Alors elle se lance pour son hôtel d’Aix dans des projets de décoration magnifiques, qui en inspireront plus d’un, fait appel à l’architecte réputé Lainé pour les mener à bien, à un grand nombre d’ouvriers. Elle a le goût délicat, avoue à Caumont que le seul tableau dont elle ait eu envie à son arrivée à Aix, c’est un Breughel. Ce n’est pas pour rien qu’elle a vécu au milieu des richesses artistiques accumulées par son père au château de Grignan. Et les tapisseries récupérées de la débâcle paternelle, elle tient à les mettre en valeur : « Y renoncer, non, mon marquis, écrit-elle à Caumont, c’est mon plus beau : je n’ai fait ma maison que pour mes tapisseries. »

Tant que son logis ne la satisfait pas, les questions et les récriminations pleuvent sur le malheureux Caumont. Il doit donner son avis sur le cuir doré de sa salle à manger ou les tringles des rideaux, les serrures et les targettes, endurer les changements d’humeur de Pauline qui s’emporte contre le peintre Vernet, venu travailler chez elle « contre sa volonté », mais à qui elle achète finalement douze dessus de portes. Et comme les ressources de Mme de Simiane ne sont pas à la hauteur de ses envies de luxe, Caumont doit gronder Lainé et les ouvriers qui traînassent et font de son logis une « Pénélope », dit-elle ; il doit houspiller un Brunel parce qu’il a emporté à faire chez lui le panneau tout préparé par Lainé d’un trophée –c’est-à-dire d’un assemblage décoratif d’armes- et parce qu’il tarde à rapporter le panneau. Enfin Caumont doit subir les gémissements de Pauline sur ses dépenses immenses, « cinquante mille francs pour une maison dont la valeur intrinsèque est de vingt ».
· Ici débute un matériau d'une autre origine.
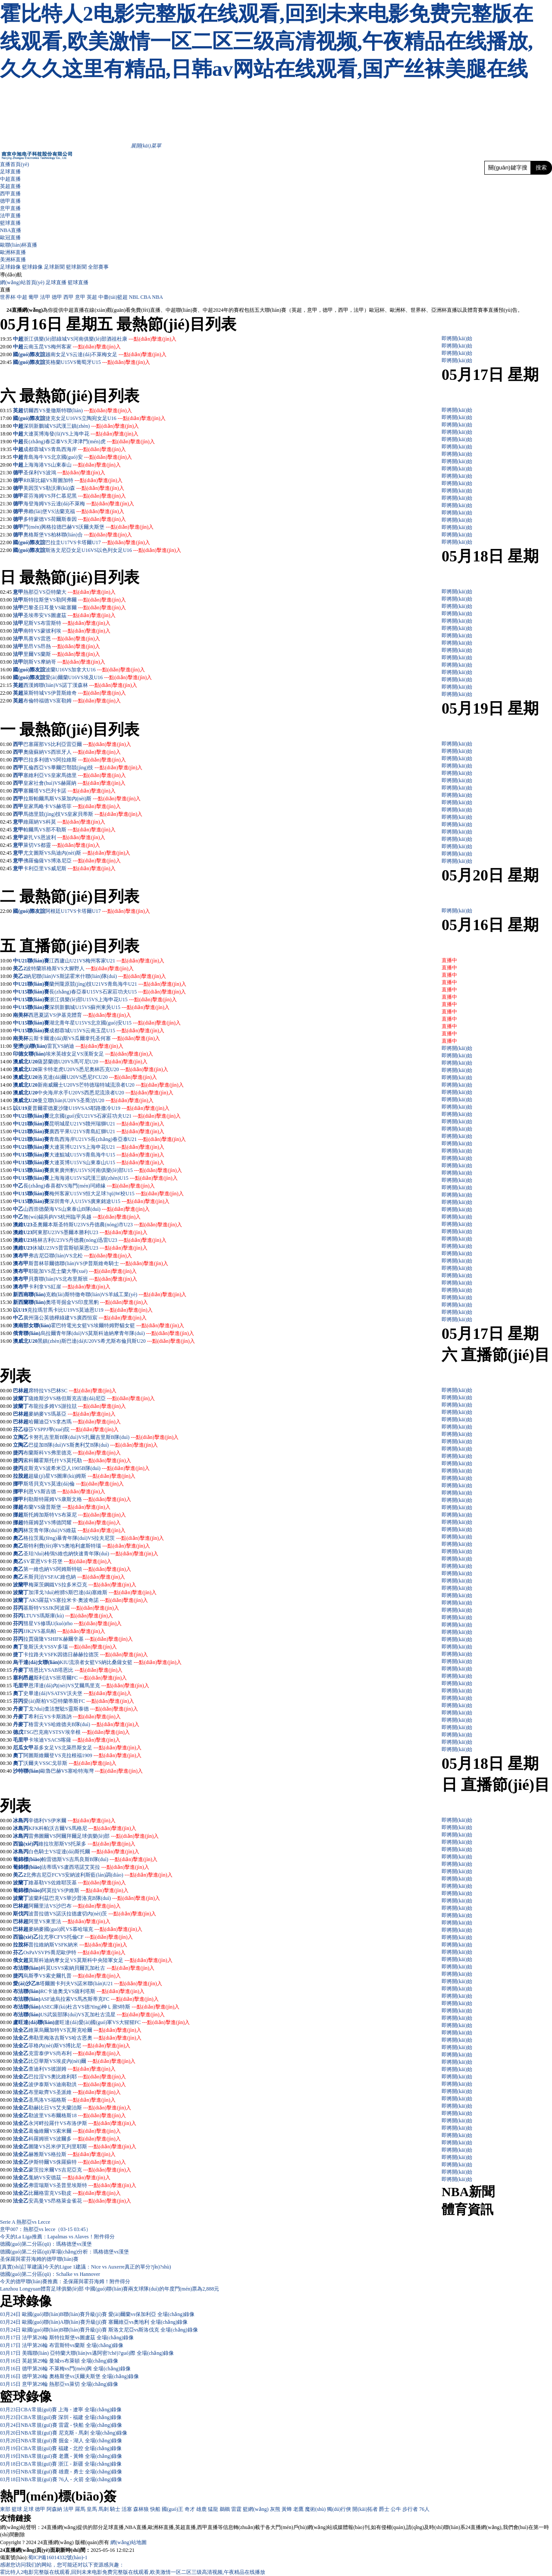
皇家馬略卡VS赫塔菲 (71, 806)
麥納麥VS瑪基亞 (71, 1414)
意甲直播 (10, 208)
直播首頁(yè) (14, 164)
Avec d’Héricourt, c’est la même attitude autoritaire et impatiente, pour des pieds de table et les retards d’un marbrier, pour son salon de Belombre et la couleur de ses murs, blanc peut-être mais sans moulures ni encadrures, « cela me coûte trop ».

Bref on est surpris de constater le nombre, la longueur et la minutie des exigences de Pauline à propos de ses logis provençaux. Pourquoi ? parce qu’elle tient passionnément à son refuge, qu’il soit maison de ville ou maison des champs. Il faut qu’il soit le plus parfait possible, et tous les détails dont elle abreuve ses amis académiciens concourent à cette perfection.
Pas question en outre qu’on vienne la troubler dans son refuge.

Comme elle s’est coupée volontairement de la cour, les nouvelles qu’elle en reçoit, celles des réjouissances pour la naissance du dauphin par exemple, la « fatiguent », ou lui donneraient envie de fuir si elle n’était pas déjà au bout du monde, je cite.

L’actualité, même si elle est de Provence, n’apparaît guère dans ses lettres à ses prestigieux amis. Certes elle parle du passage de don Carlos, fils du roi d’Espagne Philippe V, mais elle se plaint à d’Héricourt, resté à Marseille, du peu de cas que l’infant a fait de la bonne réception organisée pour lui à Aix. Si vous le voyiez lui et son train, « vous ne leur donneriez pas le moindre asile, et si vous leur donniez quelque chose, vous leur donneriez l’aumône. » Elle ne croit guère aux centuries de Nostradamus affirmant que l’action de don Carlos est bonne et le mène à tout ce qu’il y a de grand.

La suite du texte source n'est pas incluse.